- _What is being asked_: Reproduce verbatim the lines of the material below, starting at the line with "Nagonka na mięso: czy słuszna?" and ending at the line with "Kurczak: zdrowe metody obróbki", both inclusive; skip the rest.

- _Records shown_:

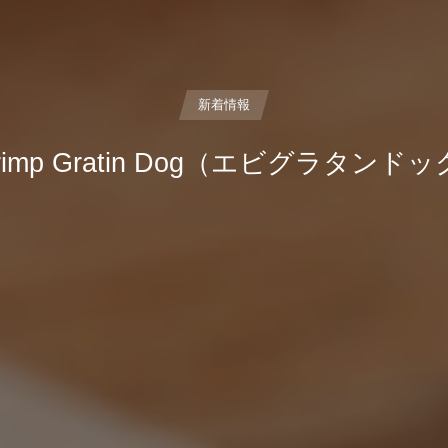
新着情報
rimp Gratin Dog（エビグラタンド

--

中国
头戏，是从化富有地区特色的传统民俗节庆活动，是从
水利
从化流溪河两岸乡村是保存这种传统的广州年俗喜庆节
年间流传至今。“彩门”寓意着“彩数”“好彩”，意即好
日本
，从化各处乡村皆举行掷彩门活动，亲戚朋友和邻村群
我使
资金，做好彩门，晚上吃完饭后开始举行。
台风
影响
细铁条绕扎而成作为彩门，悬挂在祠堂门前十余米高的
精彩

---

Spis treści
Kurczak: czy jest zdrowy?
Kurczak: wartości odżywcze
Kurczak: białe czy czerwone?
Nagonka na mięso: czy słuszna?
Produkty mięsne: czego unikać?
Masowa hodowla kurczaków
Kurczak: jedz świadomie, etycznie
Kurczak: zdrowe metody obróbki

- _Solution to the exercise_:
Nagonka na mięso: czy słuszna?
Produkty mięsne: czego unikać?
Masowa hodowla kurczaków
Kurczak: jedz świadomie, etycznie
Kurczak: zdrowe metody obróbki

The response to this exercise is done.